------ Dataset extract

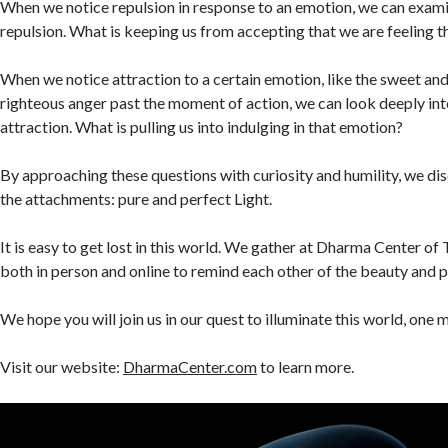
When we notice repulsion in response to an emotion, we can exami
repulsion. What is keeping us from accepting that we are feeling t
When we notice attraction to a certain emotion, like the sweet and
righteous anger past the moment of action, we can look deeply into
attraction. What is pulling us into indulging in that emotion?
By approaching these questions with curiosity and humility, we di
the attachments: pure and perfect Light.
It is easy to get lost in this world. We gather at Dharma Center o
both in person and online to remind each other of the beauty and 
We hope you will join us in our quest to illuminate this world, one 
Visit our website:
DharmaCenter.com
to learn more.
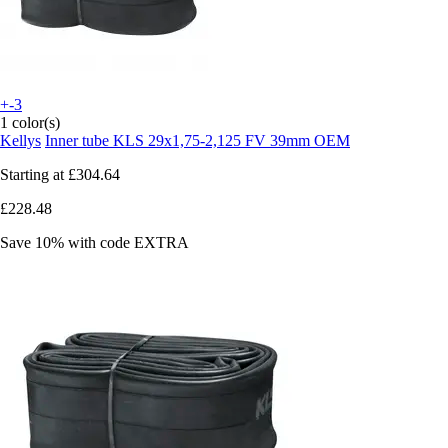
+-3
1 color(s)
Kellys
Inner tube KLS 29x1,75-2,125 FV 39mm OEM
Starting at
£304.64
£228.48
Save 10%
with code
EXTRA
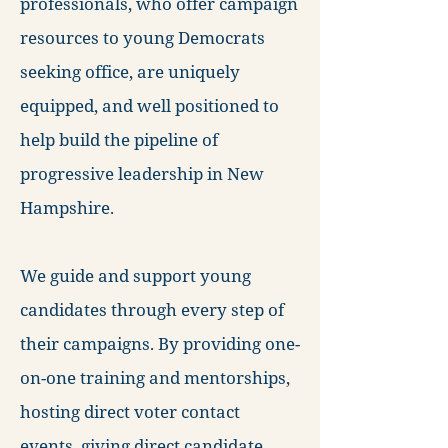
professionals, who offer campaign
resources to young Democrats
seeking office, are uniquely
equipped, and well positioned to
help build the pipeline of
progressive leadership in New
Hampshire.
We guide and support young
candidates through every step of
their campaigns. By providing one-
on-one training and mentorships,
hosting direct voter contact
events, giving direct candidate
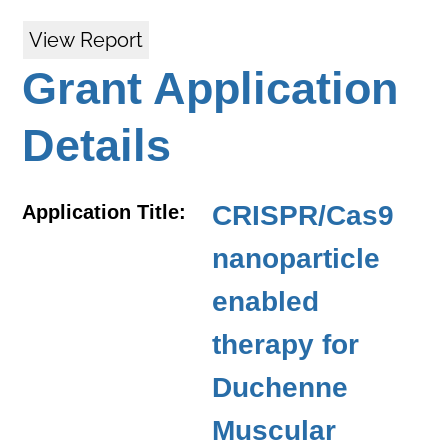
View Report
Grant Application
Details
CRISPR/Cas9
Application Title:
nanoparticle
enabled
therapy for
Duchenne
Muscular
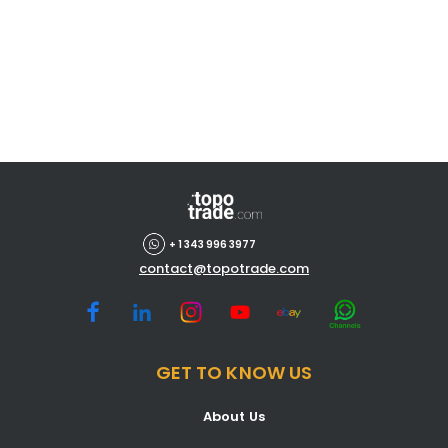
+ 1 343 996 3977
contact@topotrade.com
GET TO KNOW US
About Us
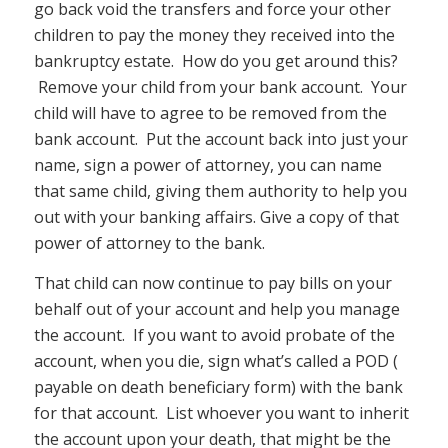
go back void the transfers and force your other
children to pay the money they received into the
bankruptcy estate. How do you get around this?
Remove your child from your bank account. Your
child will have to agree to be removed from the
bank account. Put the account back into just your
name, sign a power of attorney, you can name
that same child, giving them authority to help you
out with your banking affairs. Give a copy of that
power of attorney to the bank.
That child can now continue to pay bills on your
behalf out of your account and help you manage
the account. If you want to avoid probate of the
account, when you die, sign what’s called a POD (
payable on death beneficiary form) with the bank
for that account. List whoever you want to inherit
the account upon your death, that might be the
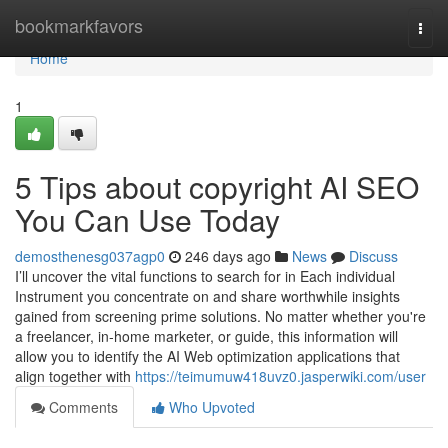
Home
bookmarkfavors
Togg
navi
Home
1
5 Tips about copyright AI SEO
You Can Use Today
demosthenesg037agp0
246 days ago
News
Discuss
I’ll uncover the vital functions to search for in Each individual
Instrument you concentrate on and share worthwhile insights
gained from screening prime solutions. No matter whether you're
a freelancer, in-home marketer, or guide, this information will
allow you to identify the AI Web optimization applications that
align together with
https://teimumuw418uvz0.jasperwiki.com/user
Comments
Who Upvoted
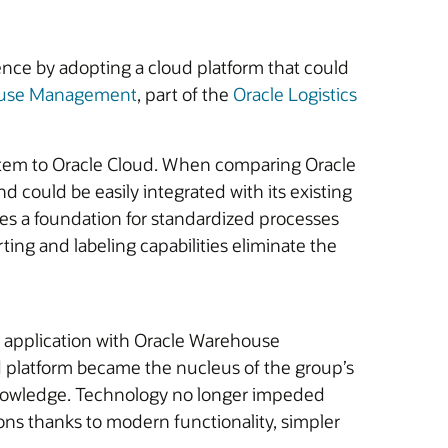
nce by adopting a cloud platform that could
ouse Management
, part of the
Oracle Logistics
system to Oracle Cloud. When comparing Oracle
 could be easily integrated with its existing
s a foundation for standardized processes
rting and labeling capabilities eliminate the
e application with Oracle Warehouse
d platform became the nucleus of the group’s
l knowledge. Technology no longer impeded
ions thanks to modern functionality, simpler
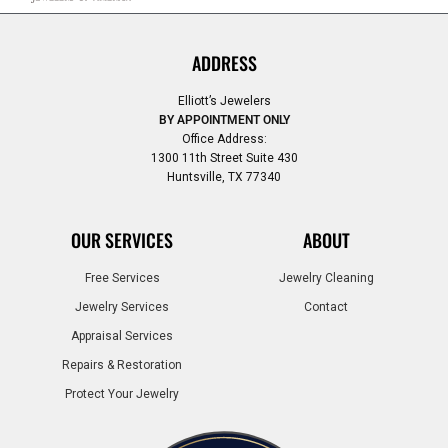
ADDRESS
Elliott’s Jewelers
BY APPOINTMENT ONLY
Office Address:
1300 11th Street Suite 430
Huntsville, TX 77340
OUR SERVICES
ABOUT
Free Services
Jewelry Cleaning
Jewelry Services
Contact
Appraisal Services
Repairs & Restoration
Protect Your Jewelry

------------

For each line in the data above that contains the string "other", extract the line.

§ Reply
both in person and online to remind each other of the beauty and 
go back void the transfers and force your other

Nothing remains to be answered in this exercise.